The overtones were astoundingly dire for a man who had released the soundtrack to Friends a year before. The record’s cover art is a muted tope with a troubled John looking off at some menace. The reason for this self-serious John was that Taupin was in the midst of a mental breakdown trying to churn out records in a city that had nothing to do with him.

Honky Chateau starts off on an innocuous note—“Honky Cat,” with its Alan Toussaint jazz jump, doesn’t exactly scream “ANGST.” However, a closer look inside the Oriental bop reveals the spiteful Taupin, a man defying his former “green” self, making his own life in the city against the will of his family. This is the life Taupin chose with John, the life of a city writer for a pop star. And what a fantasy! John would be the charismatic troubadour, Taupin the Wizard of Oz. It would be “Mellow,” the life of an excellent songwriter in the service of an excellent musician.

However, the behind-the-scenes life is rarely that tidy, and by the time John rolls his jaunty hands over the lyrics to “I Think I’m Going To Kill Myself,” it’s clear that such notions of easy life are not easy to come by. Country boys may not know this, and Taupin certainly didn’t, but everybody secretly wishes they could be John—the star. Imagine having a man out there accepting standing ovations for songs Taupin wrote. This is the great irony of “Rocket Man,” a song so famous people have forgotten it’s sadness. Taupin burns out his fuse, alone, waiting for someone to rescue him. It will never come. It never did. By the time the album flips over to Side Two, there is a palpable anger to Taupin’s verse.

Much has been made of Taupin’s ability to craft an exquisite ballad for John. Rumor has it that “Tiny Dancer” and “Your Song” were the two submissions Taupin sent to John’s management to become his permanent songwriter. But “Mona Lisas and Mad Hatters” stands alone as Taupin’s ballad, the song of a defeated writer, unable to write a hit without the help of a man who would always get the credit for the deed.
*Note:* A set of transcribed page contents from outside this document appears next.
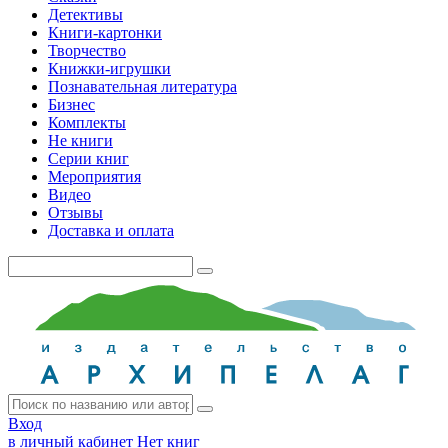
Детективы
Книги-картонки
Творчество
Книжки-игрушки
Познавательная литература
Бизнес
Комплекты
Не книги
Серии книг
Мероприятия
Видео
Отзывы
Доставка и оплата
Вход
в личный кабинет
Нет книг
It is simultaneously a love note to Elton, and a Dear John letter. Taupin knows he would never be famous without John, even though he hates him for being one of those Mad Hatters getting onto the subway late at night, greeting their friends and forgetting the world. This illusion of happiness was never Taupin’s gift—the women who chided him for leaving the farm in “Honky Cat” raised him to be honest, and Honky Chateau is the merciless honesty of a tired writer.

If that wasn’t enough, to write the embittered love/hate song to John and make him actually sing it, Taupin sticks a knife so far into John’s private persona that most casual fans never knew the wound was there. “Hercules,” about falling in love with a girl who loves a cat, is an overlooked track in the grand career of  John. But the unforgettable part of “Hercules” is the bridge, in which Taupin, who knew John was gay long before the writing of Honky Chateau, makes him sing “I like women,” effectively betraying his own sexuality and furthering a myth that, if discovered to be false, would’ve hampered John’s career severely.

The power of Honky Chateau, in comparison to a happy John/Taupin combination on Madman Across The Water or the duo’s breakup album Captain Fantastic, is its simple contradictions. John knew Taupin wrote the songs that he could sing best.  Taupin knew John would make him rich beyond his wildest dreams, but he hated John, if only for the brief moment in which he wrote Honky Chateau. Taupin became the reclusive, utterly unknown songwriter and genius overshadowed by John’s star power.

The greatest trick the devil performed was convincing the world he didn’t exist. The greatest song John ever played was the one that convinced everyone that Taupin didn’t exist. And, as anyone who’s ever listened to Honky Chateau knows, Taupin was the man who helped John bring that trick to life.